Stored data entries:
○ ○ ○ ○
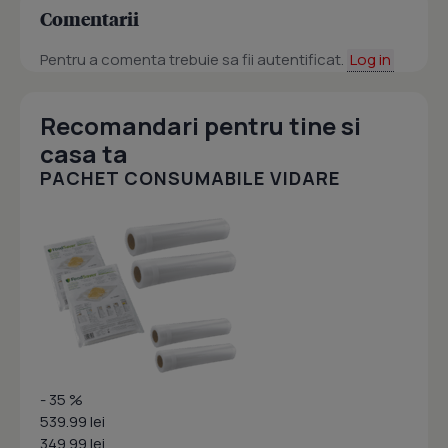
Comentarii
Pentru a comenta trebuie sa fii autentificat.
Log in
Recomandari pentru tine si
casa ta
PACHET CONSUMABILE VIDARE
- 35 %
539.99 lei
349.99 lei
○ ○ ○ ○
■ Instructions to follow ■
Each record should be written out exactly, and each image should be omitted.

■ Answer for this exercise ■
Comentarii
Pentru a comenta trebuie sa fii autentificat.
Log in
Recomandari pentru tine si
casa ta
PACHET CONSUMABILE VIDARE
- 35 %
539.99 lei
349.99 lei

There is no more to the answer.